La prise en compte de la pousse de l’herbe sur la base de petites régions au lieu de la commune qui pourrait grandement fausser les résultats en mixant des zones où l’herbe a poussé et d’autres où elle est restée au ras des pâquerettes. La prise en compte des surfaces d’estives, où l’herbe a poussé, contrairement au plateau cerdan, pourrait aussi venir modifier les données. “Comment est-ce possible alors que nous avons signé des contrats à la commune” demandait Christian Tallant ?

Décapitalisation

Derrière, c’est un peu le jeu de la patate chaude. Les assureurs renvoient aux règles et au cahier des charges élaboré par l’État pour la réforme de l’assurance. L’État semble considérer que le système, qui fonctionne depuis une dizaine d’années, ne pose pas de problème.

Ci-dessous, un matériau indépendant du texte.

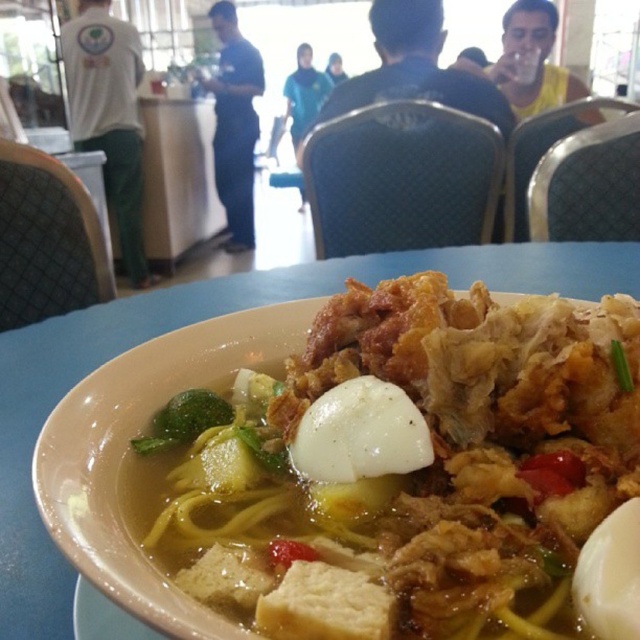 You are a food critic who needs to describe the arrangement of the white matte egg at center and the green leafy vegetable at center in the bowl. How far apart are they?

The white matte egg at center and the green leafy vegetable at center are 12.35 inches apart.

You are a food critic evaluating this dish. You need to describe the position of the white smooth egg at center relative to the green leafy vegetable at center in the bowl. What do you observe?

The white smooth egg at center is positioned above the green leafy vegetable at center in the bowl.

Consider the image. You are a food critic evaluating the placement of ingredients in the dish. The white matte egg at center is part of your assessment. Based on its position, can you determine if it is placed near the edge of the bowl?

The white matte egg at center is located at point coordinates that are very close to the edge of the bowl, specifically at position 0.955 on the y axis, which suggests it is near the edge. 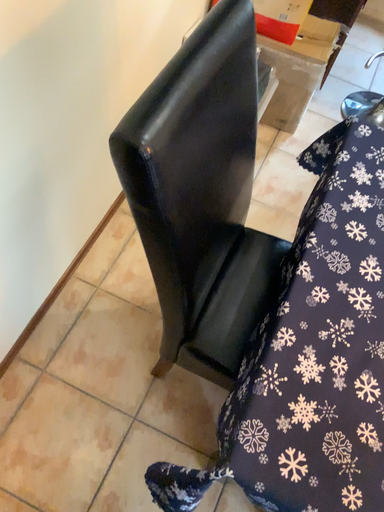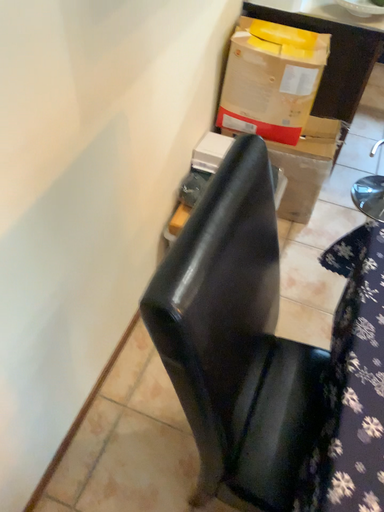 Question: Which way did the camera rotate in the video?

Choices:
 (A) rotated upward
 (B) rotated downward

Answer: (A) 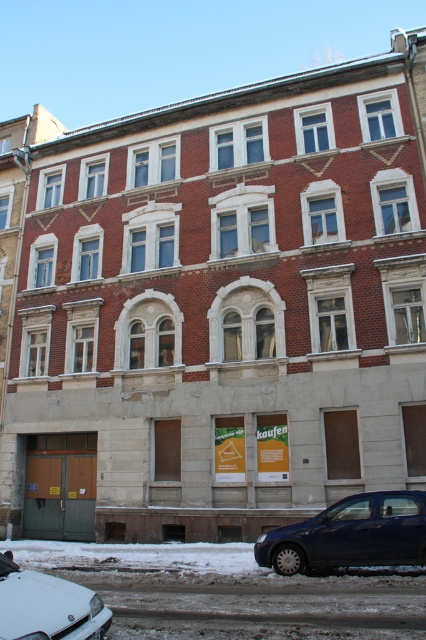 Does dark blue metallic car at lower right appear on the right side of white matte car at lower left?

Indeed, dark blue metallic car at lower right is positioned on the right side of white matte car at lower left.

Who is positioned more to the right, dark blue metallic car at lower right or white matte car at lower left?

dark blue metallic car at lower right

Describe the element at coordinates (351, 534) in the screenshot. I see `dark blue metallic car at lower right` at that location.

Image resolution: width=426 pixels, height=640 pixels. Find the location of `dark blue metallic car at lower right`. dark blue metallic car at lower right is located at coordinates (351, 534). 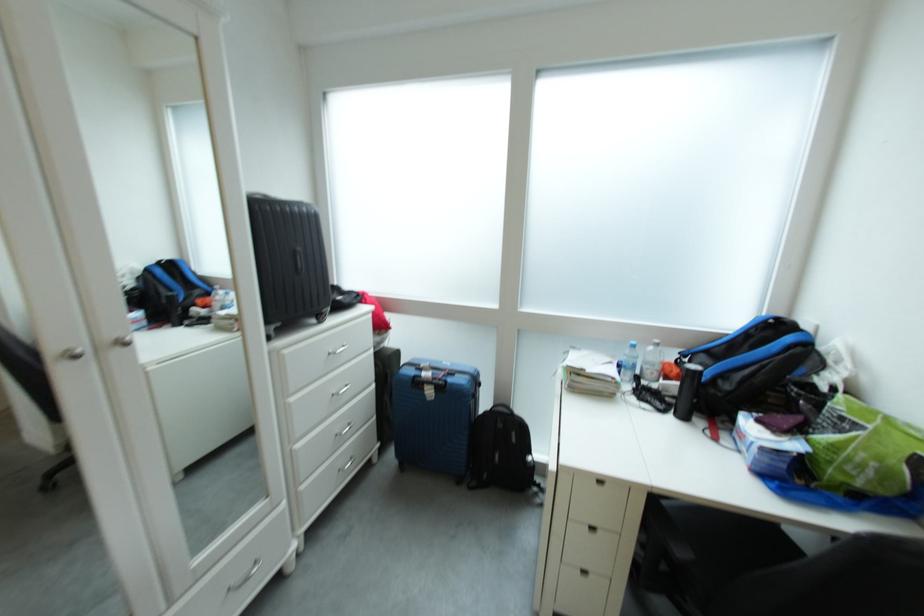 Find where to lift the black portable speaker. Please return your answer as a coordinate pair (x, y).

(287, 260)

Or, Airbus voit de l’herbe là où il n’y en a pas eu… Si la réunion est restée cordiale mais ferme, Christian Tallant résumait la situation : “Les bêtes vont descendre d’estives dans quelques jours et on n’a rien à leur donner à manger, donc il faudra qu’on décapitalise. Si je dois m’en tenir à ce que je peux nourrir cette année, je casse mes 250 vaches pour ne garder que les moutons. Et avec les vaches, c’est aussi la PAC qui s’en va. Vous avez tout intérêt à nous aider à trouver une solution.” Le collectif des éleveurs a officiellement saisi le médiateur des assurances et la question a été abordée à Paris lundi dernier (lire ci-dessus).